Integrating academic and clinical approaches
The Institut de Neurosciences des Systèmes (INS, UMR1106) is a multidisciplinary research institute of Inserm and Aix-Marseille University located on La Timone Campus in Marseille. INS core faculty is composed of members of academic (Faculty) and clinical (APHM) institutions, as well as Inserm and CNRS researchers. The INS research has been developed around a common concept, the dynamic brain, integrating experimental, theoretical and clinical approaches towards the understanding of brain function and dysfunction.
INS houses a wide range of state-of-the-art facilities of brain research, which includes the MEG facility, the TMS-EEG facility with a Brain Navigation system, various electrophysiology laboratories, an epileptic patient unit, and the Virtual Brain platform. INS researchers perform research across species ranging from the rodent, through the monkey to the human brain to uncover the mechanisms underlying the functioning of the healthy brain and its disorders, notably epilepsy as the paradigmatic dynamic brain disease. The INS research is based on both traditional approaches, as well as novel approaches that carry a high-risk, but promise a high-impact (see for instance the projects EpiMonk and Virtual Brain).
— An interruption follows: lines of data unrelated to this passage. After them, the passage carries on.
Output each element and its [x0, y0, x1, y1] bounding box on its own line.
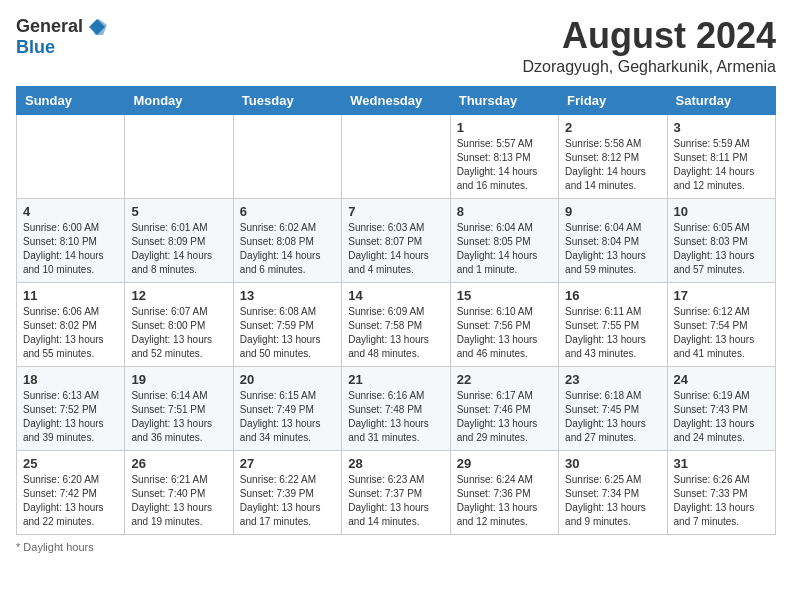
- day-number: 27: [240, 456, 335, 471]
- calendar-cell: 2Sunrise: 5:58 AM Sunset: 8:12 PM Daylig…: [559, 114, 667, 198]
- day-number: 14: [348, 288, 443, 303]
- day-info: Sunrise: 6:09 AM Sunset: 7:58 PM Dayligh…: [348, 305, 443, 361]
- day-number: 28: [348, 456, 443, 471]
- calendar-cell: 10Sunrise: 6:05 AM Sunset: 8:03 PM Dayli…: [667, 198, 775, 282]
- calendar-cell: 29Sunrise: 6:24 AM Sunset: 7:36 PM Dayli…: [450, 450, 558, 534]
- day-info: Sunrise: 6:19 AM Sunset: 7:43 PM Dayligh…: [674, 389, 769, 445]
- calendar-cell: 28Sunrise: 6:23 AM Sunset: 7:37 PM Dayli…: [342, 450, 450, 534]
- calendar-cell: [17, 114, 125, 198]
- day-info: Sunrise: 6:26 AM Sunset: 7:33 PM Dayligh…: [674, 473, 769, 529]
- day-number: 23: [565, 372, 660, 387]
- day-number: 29: [457, 456, 552, 471]
- day-of-week-header: Sunday: [17, 86, 125, 114]
- calendar-cell: 11Sunrise: 6:06 AM Sunset: 8:02 PM Dayli…: [17, 282, 125, 366]
- day-info: Sunrise: 6:05 AM Sunset: 8:03 PM Dayligh…: [674, 221, 769, 277]
- calendar-cell: 22Sunrise: 6:17 AM Sunset: 7:46 PM Dayli…: [450, 366, 558, 450]
- day-info: Sunrise: 6:13 AM Sunset: 7:52 PM Dayligh…: [23, 389, 118, 445]
- calendar-cell: 20Sunrise: 6:15 AM Sunset: 7:49 PM Dayli…: [233, 366, 341, 450]
- calendar-cell: 25Sunrise: 6:20 AM Sunset: 7:42 PM Dayli…: [17, 450, 125, 534]
- calendar-week-row: 11Sunrise: 6:06 AM Sunset: 8:02 PM Dayli…: [17, 282, 776, 366]
- day-number: 10: [674, 204, 769, 219]
- calendar-cell: [125, 114, 233, 198]
- calendar-cell: 5Sunrise: 6:01 AM Sunset: 8:09 PM Daylig…: [125, 198, 233, 282]
- day-info: Sunrise: 6:12 AM Sunset: 7:54 PM Dayligh…: [674, 305, 769, 361]
- day-info: Sunrise: 6:15 AM Sunset: 7:49 PM Dayligh…: [240, 389, 335, 445]
- day-number: 18: [23, 372, 118, 387]
- day-info: Sunrise: 6:18 AM Sunset: 7:45 PM Dayligh…: [565, 389, 660, 445]
- day-number: 31: [674, 456, 769, 471]
- day-number: 26: [131, 456, 226, 471]
- day-number: 9: [565, 204, 660, 219]
- day-of-week-header: Thursday: [450, 86, 558, 114]
- calendar-cell: 14Sunrise: 6:09 AM Sunset: 7:58 PM Dayli…: [342, 282, 450, 366]
- calendar-cell: 13Sunrise: 6:08 AM Sunset: 7:59 PM Dayli…: [233, 282, 341, 366]
- calendar-week-row: 4Sunrise: 6:00 AM Sunset: 8:10 PM Daylig…: [17, 198, 776, 282]
- footer-note: * Daylight hours: [16, 541, 776, 553]
- day-info: Sunrise: 6:22 AM Sunset: 7:39 PM Dayligh…: [240, 473, 335, 529]
- calendar-table: SundayMondayTuesdayWednesdayThursdayFrid…: [16, 86, 776, 535]
- day-number: 16: [565, 288, 660, 303]
- calendar-cell: 3Sunrise: 5:59 AM Sunset: 8:11 PM Daylig…: [667, 114, 775, 198]
- logo-blue-text: Blue: [16, 37, 55, 58]
- calendar-week-row: 18Sunrise: 6:13 AM Sunset: 7:52 PM Dayli…: [17, 366, 776, 450]
- day-info: Sunrise: 6:08 AM Sunset: 7:59 PM Dayligh…: [240, 305, 335, 361]
- logo-general-text: General: [16, 16, 83, 37]
- day-number: 22: [457, 372, 552, 387]
- day-number: 19: [131, 372, 226, 387]
- day-of-week-header: Wednesday: [342, 86, 450, 114]
- month-year: August 2024: [523, 16, 776, 56]
- day-info: Sunrise: 5:59 AM Sunset: 8:11 PM Dayligh…: [674, 137, 769, 193]
- day-info: Sunrise: 6:25 AM Sunset: 7:34 PM Dayligh…: [565, 473, 660, 529]
- calendar-cell: 7Sunrise: 6:03 AM Sunset: 8:07 PM Daylig…: [342, 198, 450, 282]
- day-info: Sunrise: 5:57 AM Sunset: 8:13 PM Dayligh…: [457, 137, 552, 193]
- day-info: Sunrise: 6:17 AM Sunset: 7:46 PM Dayligh…: [457, 389, 552, 445]
- calendar-cell: 12Sunrise: 6:07 AM Sunset: 8:00 PM Dayli…: [125, 282, 233, 366]
- svg-marker-1: [91, 19, 107, 35]
- page-header: General Blue August 2024 Dzoragyugh, Geg…: [16, 16, 776, 76]
- day-of-week-header: Friday: [559, 86, 667, 114]
- calendar-cell: 24Sunrise: 6:19 AM Sunset: 7:43 PM Dayli…: [667, 366, 775, 450]
- calendar-cell: [233, 114, 341, 198]
- calendar-cell: 9Sunrise: 6:04 AM Sunset: 8:04 PM Daylig…: [559, 198, 667, 282]
- daylight-note-label: Daylight hours: [23, 541, 93, 553]
- day-info: Sunrise: 6:03 AM Sunset: 8:07 PM Dayligh…: [348, 221, 443, 277]
- calendar-cell: 23Sunrise: 6:18 AM Sunset: 7:45 PM Dayli…: [559, 366, 667, 450]
- day-of-week-header: Saturday: [667, 86, 775, 114]
- day-info: Sunrise: 6:21 AM Sunset: 7:40 PM Dayligh…: [131, 473, 226, 529]
- day-info: Sunrise: 6:16 AM Sunset: 7:48 PM Dayligh…: [348, 389, 443, 445]
- location: Dzoragyugh, Gegharkunik, Armenia: [523, 58, 776, 76]
- day-info: Sunrise: 6:24 AM Sunset: 7:36 PM Dayligh…: [457, 473, 552, 529]
- day-info: Sunrise: 6:14 AM Sunset: 7:51 PM Dayligh…: [131, 389, 226, 445]
- title-section: August 2024 Dzoragyugh, Gegharkunik, Arm…: [523, 16, 776, 76]
- day-info: Sunrise: 6:20 AM Sunset: 7:42 PM Dayligh…: [23, 473, 118, 529]
- day-info: Sunrise: 6:04 AM Sunset: 8:04 PM Dayligh…: [565, 221, 660, 277]
- day-info: Sunrise: 6:07 AM Sunset: 8:00 PM Dayligh…: [131, 305, 226, 361]
- calendar-cell: 21Sunrise: 6:16 AM Sunset: 7:48 PM Dayli…: [342, 366, 450, 450]
- day-of-week-header: Tuesday: [233, 86, 341, 114]
- day-info: Sunrise: 6:11 AM Sunset: 7:55 PM Dayligh…: [565, 305, 660, 361]
- calendar-cell: 6Sunrise: 6:02 AM Sunset: 8:08 PM Daylig…: [233, 198, 341, 282]
- logo-icon: [87, 17, 107, 37]
- day-number: 30: [565, 456, 660, 471]
- day-info: Sunrise: 6:04 AM Sunset: 8:05 PM Dayligh…: [457, 221, 552, 277]
- calendar-cell: [342, 114, 450, 198]
- day-number: 12: [131, 288, 226, 303]
- day-number: 17: [674, 288, 769, 303]
- day-number: 1: [457, 120, 552, 135]
- day-number: 20: [240, 372, 335, 387]
- calendar-week-row: 1Sunrise: 5:57 AM Sunset: 8:13 PM Daylig…: [17, 114, 776, 198]
- calendar-cell: 4Sunrise: 6:00 AM Sunset: 8:10 PM Daylig…: [17, 198, 125, 282]
- day-number: 24: [674, 372, 769, 387]
- day-number: 7: [348, 204, 443, 219]
- day-number: 3: [674, 120, 769, 135]
- day-number: 13: [240, 288, 335, 303]
- day-info: Sunrise: 6:06 AM Sunset: 8:02 PM Dayligh…: [23, 305, 118, 361]
- day-number: 6: [240, 204, 335, 219]
- calendar-header-row: SundayMondayTuesdayWednesdayThursdayFrid…: [17, 86, 776, 114]
- calendar-cell: 19Sunrise: 6:14 AM Sunset: 7:51 PM Dayli…: [125, 366, 233, 450]
- day-number: 25: [23, 456, 118, 471]
- calendar-cell: 26Sunrise: 6:21 AM Sunset: 7:40 PM Dayli…: [125, 450, 233, 534]
- day-number: 21: [348, 372, 443, 387]
- calendar-cell: 27Sunrise: 6:22 AM Sunset: 7:39 PM Dayli…: [233, 450, 341, 534]
- day-number: 4: [23, 204, 118, 219]
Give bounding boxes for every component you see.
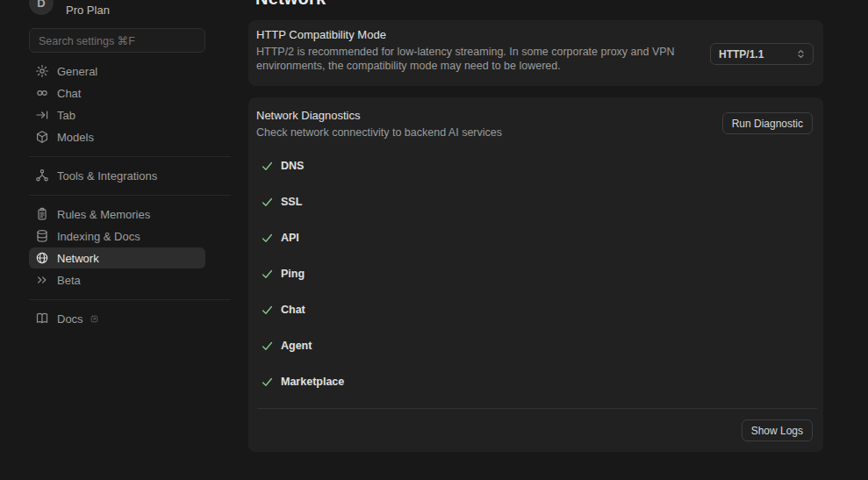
avatar[interactable]: D <box>29 0 54 15</box>
check-icon <box>261 268 274 281</box>
run-diagnostic-button[interactable]: Run Diagnostic <box>722 112 813 134</box>
sidebar-item-network[interactable]: Network <box>29 247 205 269</box>
check-icon <box>261 304 274 317</box>
tab-arrow-icon <box>35 108 49 122</box>
updown-chevron-icon <box>795 48 807 60</box>
search-placeholder: Search settings ⌘F <box>39 34 135 47</box>
book-icon <box>35 312 49 326</box>
external-link-icon <box>90 314 99 324</box>
page-title: Network <box>255 0 326 7</box>
database-icon <box>35 229 49 243</box>
sidebar-item-tools-integrations[interactable]: Tools & Integrations <box>29 165 205 186</box>
diagnostic-item-label: Chat <box>281 304 305 316</box>
http-version-select-value: HTTP/1.1 <box>719 48 764 61</box>
sidebar-divider <box>29 195 231 196</box>
diagnostics-list: DNSSSLAPIPingChatAgentMarketplace <box>261 155 344 407</box>
sidebar-item-label: General <box>57 65 97 78</box>
card-divider <box>257 408 817 409</box>
sidebar-nav: GeneralChatTabModelsTools & Integrations… <box>29 61 205 330</box>
diagnostic-item-label: DNS <box>281 160 304 172</box>
cube-icon <box>35 130 49 144</box>
diagnostic-item-ping: Ping <box>261 263 344 284</box>
sidebar-item-general[interactable]: General <box>29 61 205 82</box>
sidebar: D Pro Plan Search settings ⌘F GeneralCha… <box>0 0 248 480</box>
check-icon <box>261 232 274 245</box>
settings-window: D Pro Plan Search settings ⌘F GeneralCha… <box>0 0 868 480</box>
sidebar-item-label: Indexing & Docs <box>57 230 140 243</box>
show-logs-button[interactable]: Show Logs <box>742 419 813 441</box>
check-icon <box>261 340 274 353</box>
sidebar-item-models[interactable]: Models <box>29 126 205 147</box>
sidebar-divider <box>29 299 231 300</box>
sidebar-item-label: Network <box>57 252 99 265</box>
check-icon <box>261 196 274 209</box>
diagnostic-item-label: API <box>281 232 299 244</box>
main-content: Network HTTP Compatibility Mode HTTP/2 i… <box>248 0 868 480</box>
sidebar-item-beta[interactable]: Beta <box>29 269 205 290</box>
clipboard-icon <box>35 207 49 221</box>
sidebar-item-label: Beta <box>57 274 81 287</box>
diagnostic-item-label: Ping <box>281 268 305 280</box>
diagnostic-item-label: SSL <box>281 196 302 208</box>
sidebar-item-rules-memories[interactable]: Rules & Memories <box>29 204 205 225</box>
check-icon <box>261 160 274 173</box>
double-chevron-icon <box>35 273 49 287</box>
diagnostic-item-label: Marketplace <box>281 376 344 388</box>
http-card-title: HTTP Compatibility Mode <box>256 28 386 41</box>
search-input[interactable]: Search settings ⌘F <box>29 28 205 53</box>
gear-icon <box>35 64 49 78</box>
sidebar-divider <box>29 156 231 157</box>
sidebar-item-label: Chat <box>57 87 81 100</box>
sidebar-item-label: Tools & Integrations <box>57 169 157 183</box>
http-version-select[interactable]: HTTP/1.1 <box>710 43 814 65</box>
diagnostic-item-dns: DNS <box>261 155 344 176</box>
diagnostic-item-chat: Chat <box>261 299 344 320</box>
http-compatibility-card: HTTP Compatibility Mode HTTP/2 is recomm… <box>248 20 823 86</box>
check-icon <box>261 376 274 389</box>
avatar-initial: D <box>37 0 45 10</box>
sidebar-item-indexing-docs[interactable]: Indexing & Docs <box>29 226 205 247</box>
network-diagnostics-card: Network Diagnostics Check network connec… <box>248 97 823 452</box>
account-plan-label: Pro Plan <box>66 4 110 17</box>
diagnostic-item-agent: Agent <box>261 335 344 356</box>
sidebar-item-label: Rules & Memories <box>57 208 150 221</box>
sidebar-item-chat[interactable]: Chat <box>29 82 205 104</box>
sidebar-item-label: Docs <box>57 312 83 326</box>
diagnostics-card-description: Check network connectivity to backend AI… <box>256 125 748 140</box>
infinity-icon <box>35 86 49 100</box>
http-card-description: HTTP/2 is recommended for low-latency st… <box>256 45 697 73</box>
globe-icon <box>35 251 49 265</box>
sidebar-item-docs[interactable]: Docs <box>29 308 205 329</box>
sidebar-item-label: Tab <box>57 109 75 122</box>
diagnostic-item-label: Agent <box>281 340 312 352</box>
integrations-icon <box>35 168 49 183</box>
diagnostic-item-ssl: SSL <box>261 191 344 212</box>
diagnostics-card-title: Network Diagnostics <box>256 109 361 122</box>
sidebar-item-label: Models <box>57 131 94 144</box>
diagnostic-item-api: API <box>261 227 344 248</box>
diagnostic-item-marketplace: Marketplace <box>261 371 344 392</box>
sidebar-item-tab[interactable]: Tab <box>29 104 205 125</box>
Such innovative projects can only be realized within a unique environment as offered by INS, in which many and distinct competencies ranging from Applied Mathematics through structural/functional brain imaging to Clinical Epilepsy are assembled in the same unit.
INS is strongly supported by both the academic (Medical Faculty) and clinical (APHM) institutions on La Timone Campus.
Making a donation
Your generosity will help these research scientists to progress knowledge in neuroscience and brain function, to fight against diseases such as epilepsy, and to develop new therapeutical strategies.
Your donations will be paid in full to the research laboratory or to a given team (no running costs and exemption for Inserm from gift tax, pursuant to Article 795-2° of the French General Tax Code). Please fill the form (70.5 ko) and do not forget to specify if your donation concerns a given team or the whole laboratory.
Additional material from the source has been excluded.